Outre le besoin de travailler sur le mix modal, nous devons travailler le poids des meubles
La logistique est également axe privilégié de la roadmap, avec la réduction de la distance de transport et donc du temps de transport. La mutualisation et la multimodalité constituent des priorités de premier ordre ; le ferroviaire et le transport fluvial en tête, en alternative au camion. « Le recours à des modes de transports alternatifs plus propres est évidemment envisagé. Outre le besoin de travailler sur le mix modal, nous devons travailler sur le poids des meubles », évoque la déléguée générale de l’organisation professionnelle. En moyenne, un meuble produit en France parcourt 916 km en camion ; un meuble importé sur le marché français parcourt 1600 km en camion et plus de 2000 km en bateau.
La fabrication, autre élément clé
Autre levier de réduction des émissions CO2 de la filière à horizon 2030 : le processus de fabrication des produits qui est également une piste de réflexion. L’Ameublement français incite ses entreprises à s’approvisionner en énergie verte, à électrifier leurs processus de fabrication et à dépoussiérer leurs lignes de production, en s’orientant sur des équipements économes et moins énergivores. « Les investissements enclenchés s’orientent sur le concept d’usine 4.0, avec intégration de machines numériques reliées à la conception du produit », explique Philippe Moreau.

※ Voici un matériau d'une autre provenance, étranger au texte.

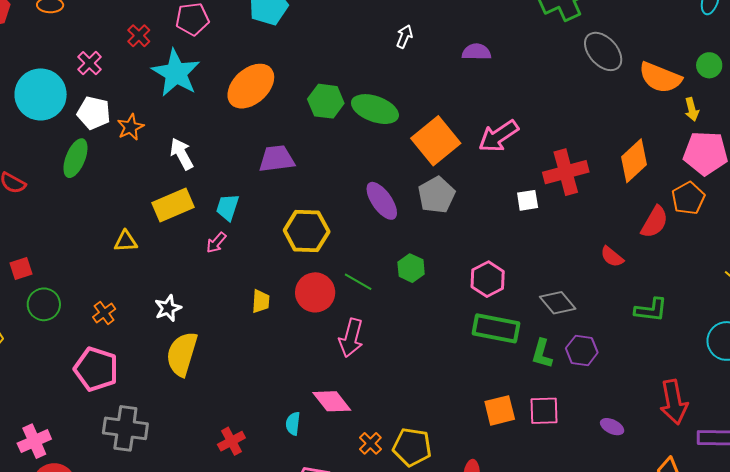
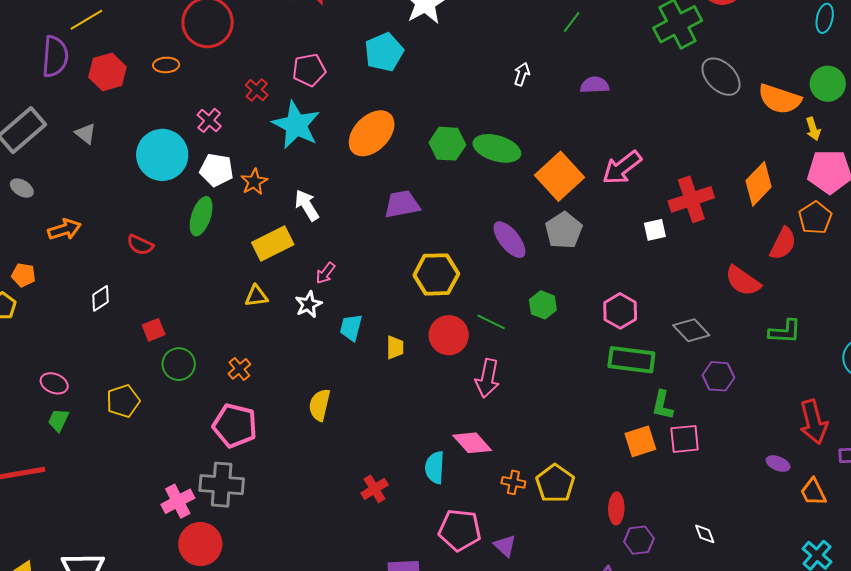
green circle: (709, 65) -> (828, 84), size x1.4
yellow rectangle: (173, 205) -> (273, 244), moved
cyan trapezoid: (228, 207) -> (351, 328), moved
pink arrow: (216, 243) -> (325, 273), moved
red semicircle: (612, 257) -> (743, 281), size x1.5
white star: (168, 308) -> (308, 304), moved
yellow semicircle: (182, 354) -> (320, 405), size x0.7
green L-shape: (542, 354) -> (663, 405), moved
cyan semicircle: (293, 424) -> (435, 467), size x1.4
purple ellipse: (612, 427) -> (778, 464), moved
gray cross: (125, 428) -> (222, 485), moved
orange cross: (370, 443) -> (513, 482), turned -30
yellow pentagon: (412, 447) -> (555, 483), turned 30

Notre enjeu est d’allonger la durée de vie des meubles et de réduire les ressources utilisées, pour produire moins de meubles
Dans le même sens, la filière voit dans l’émergence du design d’usage et de l’économie de la fonctionnalité des solutions bénéfiques en matière de décarbonation de ses opérations. Dès lors, elle promet de travailler sur le mix produits et d’enrichir l’offre avec des produits à plus forte valeur ajoutée, tout en allongeant leur durée de vie. « Notre enjeu est d’allonger la durée de vie des meubles et de réduire les ressources utilisées, pour produire moins de meubles », clame Cathy Dufour. Un modèle louable qui réclame toutefois une plus grande structuration du marché de la seconde main, aussi bien sur le segment BtoC que BtoB.